In a slight departure from past “single source of truth” messaging, Salesforce has pivoted to support the needs of enterprise customers through their new partnership with Amazon Web Services (AWS) to support nonprofit and education. This takes the form of a tighter integration with AWS via declarative configuration from within the Salesforce platform, making use of AWS easier for customers. Additionally, (SFDO) makes the use of data warehouse and data lake technologies more accessible with heavily discounted rates to both nonprofits and education.

Some higher education institutions may elect to leverage solutions other than AWS, but regardless of approach, customers need to know where, when, and how data warehouses and data lakes support their enterprise CRM strategy. Below, we shed light on issues in education that can be addressed using a data warehouse strategy and walk through considerations for defining your institution’s path forward.

Getting started with data warehouses and data lakes

Before we can start designing solutions around the technologies available from AWS and how they complement the data already stored in Salesforce, we need to talk about data warehouses and lakes. Both are used as a place to store large amounts of data, but there are several differences that need to be considered before determining which is best for specific use-cases.

Data warehouse vs. data lake

  • What are data warehouses? a purpose-built database with a defined structure that powers business intelligence and analytics activities. Generally, a business/staff member is the intended user, and the data warehouse structure ensures that reports and KPI's are being generated consistently without the user defining the schema or structure themselves.
  • What are data lakes? stores raw data; it may contain structured, semi-structured, and unstructured data, in many different formats. Typically data scientists and analysts are the primary users of data lakes, where they’ll determine how to use the data and define the structure for each use-case independently. Data lakes are typically built as a data repository and don't always need predefined KPIs or reporting use-cases to exist, but that doesn't mean they can be ungoverned; without careful planning and governance, a data lake can quickly deteriorate into a data swamp.
  • Example: Practically speaking, a data warehouse is what would power a Tableau app that, for example, Recruiting and Admissions staff use to monitor prospective students through the intake process. A data lake may contain an archive of all historical engagement data that an analyst would use to plan and model future campaigns.
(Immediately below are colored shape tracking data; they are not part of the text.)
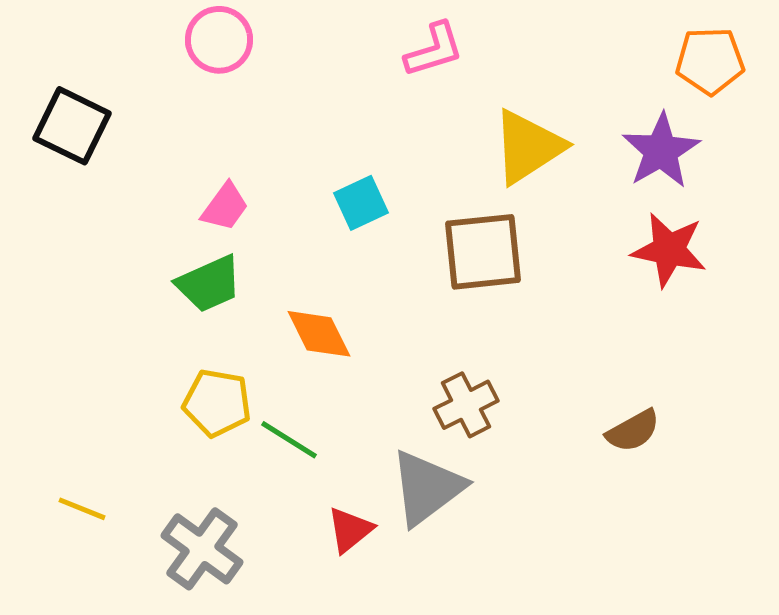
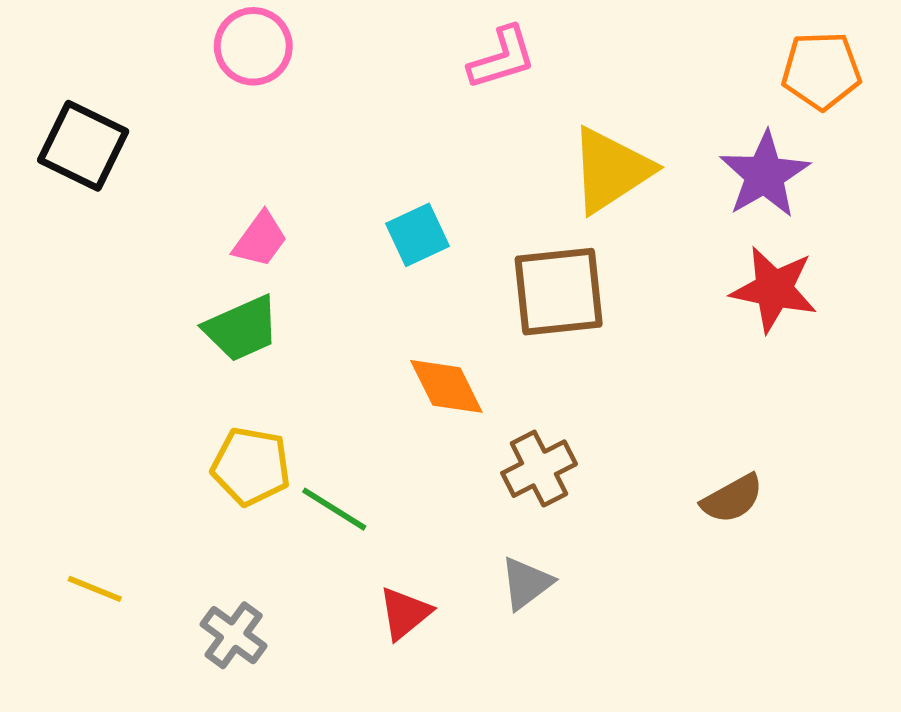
orange diamond: (319, 334) -> (446, 386), moved
gray triangle: (427, 488) -> (526, 583), moved, size x0.6
gray cross: (202, 549) -> (234, 635), size x0.7

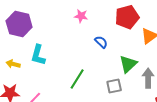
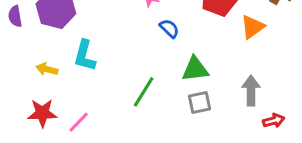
blue semicircle: (101, 42) -> (169, 28), moved
green triangle: (128, 64) -> (195, 69), moved, turned 36

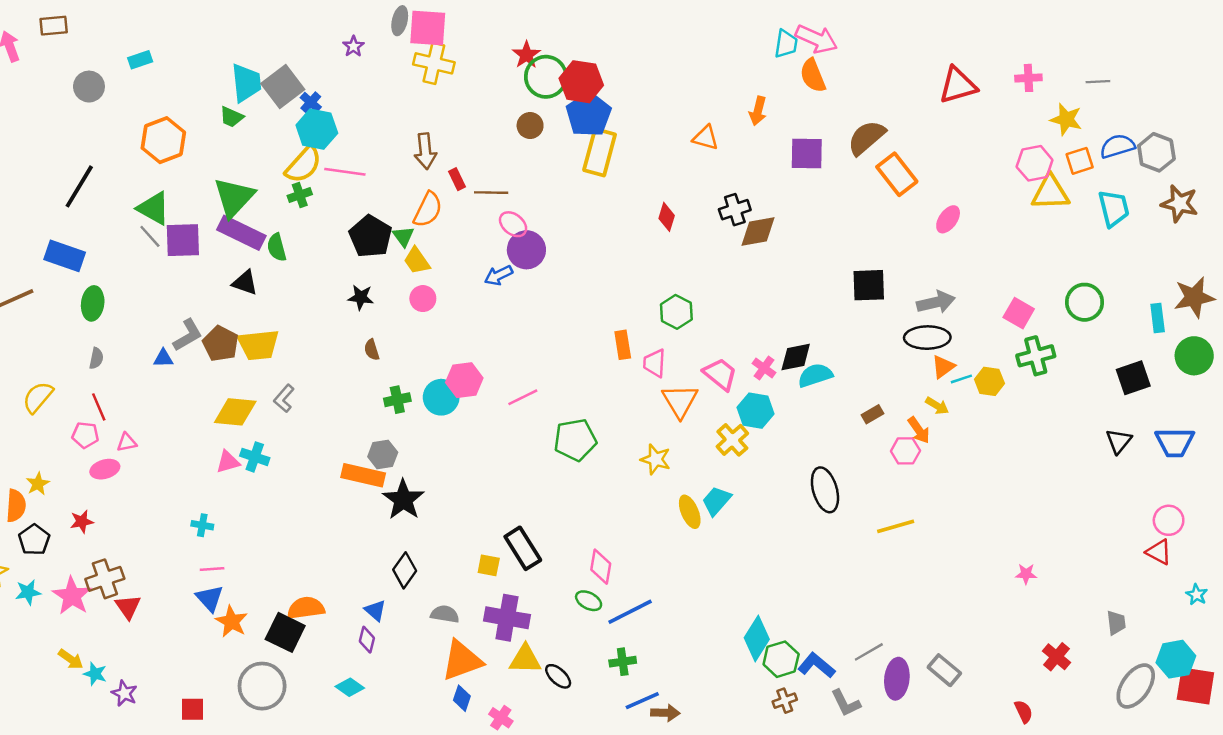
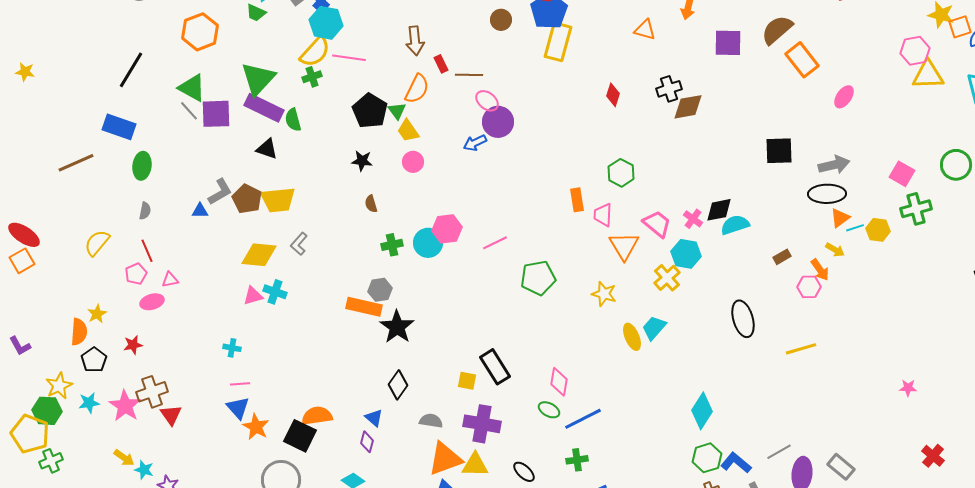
orange square: (1080, 161) -> (960, 27), moved
pink pentagon: (85, 435) -> (136, 274), turned -30
cyan diamond: (757, 638) -> (702, 411), moved
yellow triangle: (525, 659) -> (475, 465), moved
With these definitions in mind, we walk through three typical higher education use cases and provide our recommendations on how to use big data in education.

Use case 1: 360-degree view of a constituent

To consider the data necessary to support a 360-degree view of a constituent in education, let's break down a common student life cycle. The image below illustrates how many potential activities exist between the prospect through to the alumnus status.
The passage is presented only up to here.